*SOURCE INFORMATION:*
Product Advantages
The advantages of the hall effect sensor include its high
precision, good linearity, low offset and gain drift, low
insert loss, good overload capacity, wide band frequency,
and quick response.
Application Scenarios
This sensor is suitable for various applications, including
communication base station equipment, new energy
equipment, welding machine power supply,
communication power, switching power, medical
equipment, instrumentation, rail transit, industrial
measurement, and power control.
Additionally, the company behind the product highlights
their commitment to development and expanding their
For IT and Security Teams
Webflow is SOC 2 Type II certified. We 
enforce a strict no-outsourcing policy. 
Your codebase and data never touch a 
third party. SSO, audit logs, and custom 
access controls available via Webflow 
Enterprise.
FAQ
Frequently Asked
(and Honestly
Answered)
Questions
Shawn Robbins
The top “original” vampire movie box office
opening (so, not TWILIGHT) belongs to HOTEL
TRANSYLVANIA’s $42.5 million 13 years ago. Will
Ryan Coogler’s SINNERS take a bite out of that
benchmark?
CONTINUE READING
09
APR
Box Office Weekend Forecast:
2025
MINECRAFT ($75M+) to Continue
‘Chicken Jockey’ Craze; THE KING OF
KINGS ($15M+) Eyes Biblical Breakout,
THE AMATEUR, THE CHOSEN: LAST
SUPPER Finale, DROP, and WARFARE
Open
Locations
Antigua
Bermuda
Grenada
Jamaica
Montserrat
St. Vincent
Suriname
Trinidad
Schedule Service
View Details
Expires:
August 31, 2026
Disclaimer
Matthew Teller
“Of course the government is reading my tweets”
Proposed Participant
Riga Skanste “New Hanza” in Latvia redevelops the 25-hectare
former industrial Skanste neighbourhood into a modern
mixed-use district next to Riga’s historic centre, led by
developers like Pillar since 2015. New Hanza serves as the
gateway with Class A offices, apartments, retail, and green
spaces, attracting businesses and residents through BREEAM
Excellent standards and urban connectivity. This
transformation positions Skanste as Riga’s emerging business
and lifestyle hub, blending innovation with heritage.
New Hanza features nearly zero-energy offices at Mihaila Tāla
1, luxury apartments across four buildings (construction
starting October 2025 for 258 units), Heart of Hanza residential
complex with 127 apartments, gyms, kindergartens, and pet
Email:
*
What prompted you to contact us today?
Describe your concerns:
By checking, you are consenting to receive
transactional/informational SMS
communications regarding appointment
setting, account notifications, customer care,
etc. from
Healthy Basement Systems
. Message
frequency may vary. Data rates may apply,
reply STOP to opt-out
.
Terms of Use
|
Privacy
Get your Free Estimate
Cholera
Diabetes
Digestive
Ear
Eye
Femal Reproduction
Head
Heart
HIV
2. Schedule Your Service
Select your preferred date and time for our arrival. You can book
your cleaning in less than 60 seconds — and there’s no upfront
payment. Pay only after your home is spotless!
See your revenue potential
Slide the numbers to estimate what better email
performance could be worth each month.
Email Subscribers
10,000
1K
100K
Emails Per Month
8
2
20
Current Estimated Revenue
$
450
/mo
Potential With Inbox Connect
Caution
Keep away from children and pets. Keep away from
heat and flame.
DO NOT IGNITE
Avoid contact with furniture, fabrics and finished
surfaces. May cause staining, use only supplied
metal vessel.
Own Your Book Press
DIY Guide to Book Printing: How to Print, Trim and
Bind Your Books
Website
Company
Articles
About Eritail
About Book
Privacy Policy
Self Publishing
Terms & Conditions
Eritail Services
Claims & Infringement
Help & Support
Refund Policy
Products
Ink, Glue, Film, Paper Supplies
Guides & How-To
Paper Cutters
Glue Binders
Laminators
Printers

*EXERCISE DIRECTIONS:* However many lines the data holds, return each one exactly.

*ANSWER AREA:*
Product Advantages
The advantages of the hall effect sensor include its high
precision, good linearity, low offset and gain drift, low
insert loss, good overload capacity, wide band frequency,
and quick response.
Application Scenarios
This sensor is suitable for various applications, including
communication base station equipment, new energy
equipment, welding machine power supply,
communication power, switching power, medical
equipment, instrumentation, rail transit, industrial
measurement, and power control.
Additionally, the company behind the product highlights
their commitment to development and expanding their
For IT and Security Teams
Webflow is SOC 2 Type II certified. We 
enforce a strict no-outsourcing policy. 
Your codebase and data never touch a 
third party. SSO, audit logs, and custom 
access controls available via Webflow 
Enterprise.
FAQ
Frequently Asked
(and Honestly
Answered)
Questions
Shawn Robbins
The top “original” vampire movie box office
opening (so, not TWILIGHT) belongs to HOTEL
TRANSYLVANIA’s $42.5 million 13 years ago. Will
Ryan Coogler’s SINNERS take a bite out of that
benchmark?
CONTINUE READING
09
APR
Box Office Weekend Forecast:
2025
MINECRAFT ($75M+) to Continue
‘Chicken Jockey’ Craze; THE KING OF
KINGS ($15M+) Eyes Biblical Breakout,
THE AMATEUR, THE CHOSEN: LAST
SUPPER Finale, DROP, and WARFARE
Open
Locations
Antigua
Bermuda
Grenada
Jamaica
Montserrat
St. Vincent
Suriname
Trinidad
Schedule Service
View Details
Expires:
August 31, 2026
Disclaimer
Matthew Teller
“Of course the government is reading my tweets”
Proposed Participant
Riga Skanste “New Hanza” in Latvia redevelops the 25-hectare
former industrial Skanste neighbourhood into a modern
mixed-use district next to Riga’s historic centre, led by
developers like Pillar since 2015. New Hanza serves as the
gateway with Class A offices, apartments, retail, and green
spaces, attracting businesses and residents through BREEAM
Excellent standards and urban connectivity. This
transformation positions Skanste as Riga’s emerging business
and lifestyle hub, blending innovation with heritage.
New Hanza features nearly zero-energy offices at Mihaila Tāla
1, luxury apartments across four buildings (construction
starting October 2025 for 258 units), Heart of Hanza residential
complex with 127 apartments, gyms, kindergartens, and pet
Email:
*
What prompted you to contact us today?
Describe your concerns:
By checking, you are consenting to receive
transactional/informational SMS
communications regarding appointment
setting, account notifications, customer care,
etc. from
Healthy Basement Systems
. Message
frequency may vary. Data rates may apply,
reply STOP to opt-out
.
Terms of Use
|
Privacy
Get your Free Estimate
Cholera
Diabetes
Digestive
Ear
Eye
Femal Reproduction
Head
Heart
HIV
2. Schedule Your Service
Select your preferred date and time for our arrival. You can book
your cleaning in less than 60 seconds — and there’s no upfront
payment. Pay only after your home is spotless!
See your revenue potential
Slide the numbers to estimate what better email
performance could be worth each month.
Email Subscribers
10,000
1K
100K
Emails Per Month
8
2
20
Current Estimated Revenue
$
450
/mo
Potential With Inbox Connect
Caution
Keep away from children and pets. Keep away from
heat and flame.
DO NOT IGNITE
Avoid contact with furniture, fabrics and finished
surfaces. May cause staining, use only supplied
metal vessel.
Own Your Book Press
DIY Guide to Book Printing: How to Print, Trim and
Bind Your Books
Website
Company
Articles
About Eritail
About Book
Privacy Policy
Self Publishing
Terms & Conditions
Eritail Services
Claims & Infringement
Help & Support
Refund Policy
Products
Ink, Glue, Film, Paper Supplies
Guides & How-To
Paper Cutters
Glue Binders
Laminators
Printers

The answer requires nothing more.